Bölge Adliye Mahkemesi kararı davalı vekili tarafından temyiz edilmekle; kesinlik, süre, temyiz şartı ve diğer usul eksiklikleri yönünden yapılan ön inceleme sonucunda, temyiz dilekçesinin kabulüne karar verildikten ve Tetkik Hâkimi tarafından hazırlanan rapor dinlendikten sonra dosyadaki belgeler incelenip gereği düşünüldü:
I. DAVA
Davacı vekili dava dilekçesinde; müvekkilinin davalı ... Bakanlığına bağlı işyerinde hizmet alım sözleşmesi kapsamında alt işveren şirketler nezdinde çalışmakta iken 696 sayılı Kanun Hükmünde Kararname (696 sayılı KHK) hükümlerine göre 02.04.2018 tarihinde sürekli işçi kadrosuna geçirildiğini, davalı Bakanlık ile davacı arasında sürekli işçi kadrosuna geçirilirken imzalanan belirsiz süreli iş sözleşmesinin 7 nci maddesinde asgari ücretin belirli bir oran fazlasının davacının ücreti olarak öngörüldüğünü, sözleşme hükmüne göre ücretin her yıl asgari ücretin belirli bir oran fazlası olarak belirlenmesi gerekirken davalı tarafından sözleşmeye aykırı ücret belirlendiğini ve eksik ödeme yapıldığını iddia ederek fark ücret alacağının davalıdan tahsiline karar verilmesini talep etmiştir.
II. CEVAP
Davalı vekili cevap dilekçesinde; davacının kısmi ya da belirsiz alacak davası açmakta hukuki yararının bulunmadığını, davacının kadroya geçmeden önceki uygulamalara dayanarak talepte bulunamayacağını, davacının 02.04.2018 tarihinde sürekli işçi kadrosuna geçirildiğini, 01.01.2019 tarihinden itibaren Bakanlıktan alınan görüş yazıları doğrultusunda işçilerin 31.12.2018 tarihinde almakta oldukları ücretlerin %4 zamlı hâli ile ödendiğini, hukuka aykırı bir uygulamanın söz konusu olmadığını, davacının herhangi bir ücret alacağı bulunmadığını savunarak davanın reddini istemiştir.

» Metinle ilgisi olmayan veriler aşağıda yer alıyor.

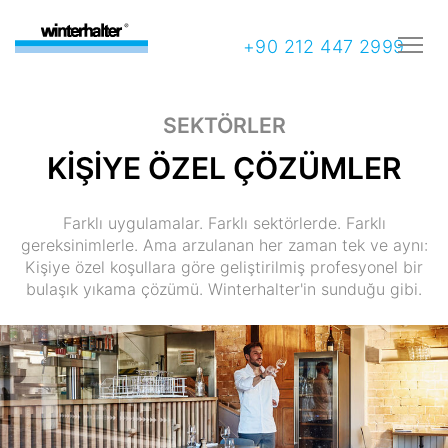
+90 212 447 2999
SEKTÖRLER
KİŞİYE ÖZEL ÇÖZÜMLER
Farklı uygulamalar. Farklı sektörlerde. Farklı
gereksinimlerle. Ama arzulanan her zaman tek ve aynı:
Kişiye özel koşullara göre geliştirilmiş profesyonel bir
bulaşık yıkama çözümü. Winterhalter'in sunduğu gibi.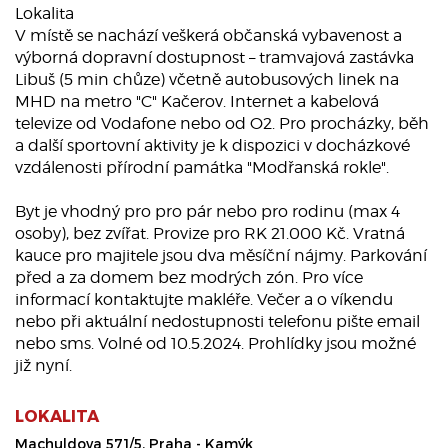
Lokalita
V místě se nachází veškerá občanská vybavenost a
výborná dopravní dostupnost – tramvajová zastávka
Libuš (5 min chůze) včetně autobusových linek na
MHD na metro "C" Kačerov. Internet a kabelová
televize od Vodafone nebo od O2. Pro procházky, běh
a další sportovní aktivity je k dispozici v docházkové
vzdálenosti přírodní památka "Modřanská rokle".
Byt je vhodný pro pro pár nebo pro rodinu (max 4
osoby), bez zvířat. Provize pro RK 21.000 Kč. Vratná
kauce pro majitele jsou dva měsíční nájmy. Parkování
před a za domem bez modrých zón. Pro více
informací kontaktujte makléře. Večer a o víkendu
nebo při aktuální nedostupnosti telefonu pište email
nebo sms. Volné od 10.5.2024. Prohlídky jsou možné
již nyní.
LOKALITA
Machuldova 571/5, Praha - Kamýk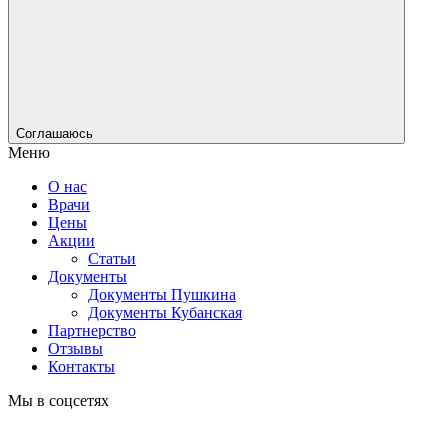
Соглашаюсь
Меню
О нас
Врачи
Цены
Акции
Статьи
Документы
Документы Пушкина
Документы Кубанская
Партнерство
Отзывы
Контакты
Мы в соцсетях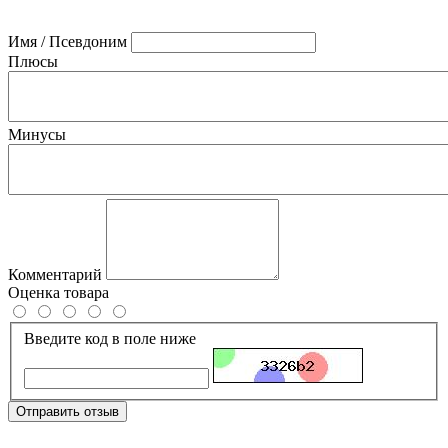
Имя / Псевдоним
Плюсы
Минусы
Комментарий
Оценка товара
Введите код в поле ниже
Отправить отзыв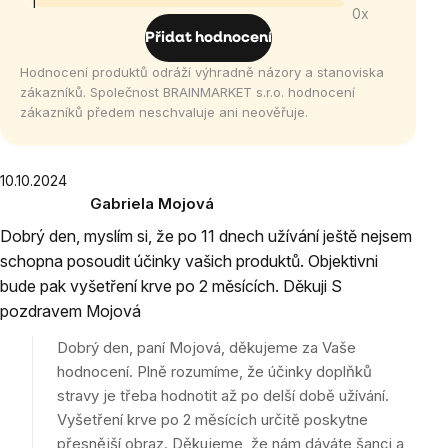
1
z
0x
5
Přidat hodnocení
hvězdiček.
Hodnocení produktů odráží výhradně názory a stanoviska
zákazníků. Společnost BRAINMARKET s.r.o. hodnocení
zákazníků předem neschvaluje ani neověřuje.
Výpis
10.10.2024
Gabriela Mojová
hodnocení
Hodnocení
Dobrý den, myslím si, že po 11 dnech užívání ještě nejsem
produktu
schopna posoudit účinky vašich produktů. Objektivni
je
bude pak vyšetření krve po 2 měsících. Děkuji S
5
z
pozdravem Mojová
5
Dobrý den, paní Mojová, děkujeme za Vaše
hvězdiček.
hodnocení. Plně rozumíme, že účinky doplňků
stravy je třeba hodnotit až po delší době užívání.
Vyšetření krve po 2 měsících určitě poskytne
přesnější obraz. Děkujeme, že nám dáváte šanci a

III. İLK DERECE MAHKEMESİ KARARI
1. İlk Derece Mahkemesinin yukarıda tarih ve sayısı belirtilen kararı ile; davacı ve davalı Bakanlık arasında imzalanan belirsiz süreli iş sözleşmesinde davacının ücretinin her ay brüt asgari ücretin belirli bir oran fazlası olacağına dair düzenleme olduğundan hareketle belirsiz süreli iş sözleşmesinin ve Yüksek Hakem Kurulu tarafından karara bağlanan toplu iş sözleşmesinin ilgili hükümleri uyarınca bilirkişi raporunda yapılan hesaplamalara göre davacının fark ücret alacağı talebinin kısmen kabulüne karar verilmiştir.

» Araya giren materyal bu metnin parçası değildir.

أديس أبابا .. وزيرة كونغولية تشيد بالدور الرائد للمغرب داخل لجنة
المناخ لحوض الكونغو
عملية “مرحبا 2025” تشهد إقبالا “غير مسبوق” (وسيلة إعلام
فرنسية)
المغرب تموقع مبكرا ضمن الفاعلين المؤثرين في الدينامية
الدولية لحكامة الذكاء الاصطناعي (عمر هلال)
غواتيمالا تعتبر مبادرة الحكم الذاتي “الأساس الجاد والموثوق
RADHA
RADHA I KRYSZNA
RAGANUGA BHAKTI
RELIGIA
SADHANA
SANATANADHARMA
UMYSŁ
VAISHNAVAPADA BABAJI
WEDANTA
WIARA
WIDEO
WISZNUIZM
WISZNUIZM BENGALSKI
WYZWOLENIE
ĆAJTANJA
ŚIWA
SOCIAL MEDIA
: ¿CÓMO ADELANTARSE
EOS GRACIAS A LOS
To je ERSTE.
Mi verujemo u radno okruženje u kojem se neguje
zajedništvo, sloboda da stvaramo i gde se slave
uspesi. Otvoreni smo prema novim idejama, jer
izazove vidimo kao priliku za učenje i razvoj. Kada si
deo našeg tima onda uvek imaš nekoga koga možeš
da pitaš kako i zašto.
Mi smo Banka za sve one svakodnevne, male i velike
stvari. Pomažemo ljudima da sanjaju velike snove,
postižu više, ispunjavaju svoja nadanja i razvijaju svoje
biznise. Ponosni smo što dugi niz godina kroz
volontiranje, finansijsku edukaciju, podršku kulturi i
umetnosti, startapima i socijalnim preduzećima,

2. Kararın davalı vekili tarafından istinaf edilmesi üzerine İlk Derece Mahkemesinin 10.05.2023 tarihli ek kararı ile; davalı vekilinin istinaf başvurusunun miktardan reddine karar verilmiştir.
IV. İSTİNAF
A. İstinaf Yoluna Başvuranlar
İlk Derece Mahkemesinin yukarıda belirtilen asıl ve ek kararlarına karşı süresi içinde davalı vekili istinaf başvurusunda bulunmuştur.
B. İstinaf Sebepleri
Davalı vekili; İlk Derece Mahkemesi kararının dava konusu itibarıyla ileriye yönelik etkisi bulunduğundan kesin nitelikte olmadığını, verilen ek kararın bu sebeple hukuka aykırı olduğunu, davacıya ücret ve mali haklarının tamamının ilgili toplu iş sözleşmesi de gözetilerek hesaplanıp ödendiğini, Bakanlıkça yapılan ödemelerin Aile Çalışma ve Sosyal Hizmetler Bakanlığının görüşü alınarak bu doğrultuda yapıldığını, benzer bir dosyada Bakanlık uygulamasının hukuka uygun olduğu husususun Kamu Denetçiliği Kurumu tarafından da teyit edildiğini, davacının ücret farkı alacağı talebinin yerinde olmadığını ve sürekli işçi kadrosuna geçirildikten sonra ücretinde indirime gidilmediğini, seri hâlde açılan yüzlerce dava olduğu hâlde davacı lehine tam vekâlet ücretine hükmedilmesinin de hatalı olduğunu belirterek İlk Derece Mahkemesi kararının ortadan kaldırılması istemi ile istinaf yoluna başvurmuştur.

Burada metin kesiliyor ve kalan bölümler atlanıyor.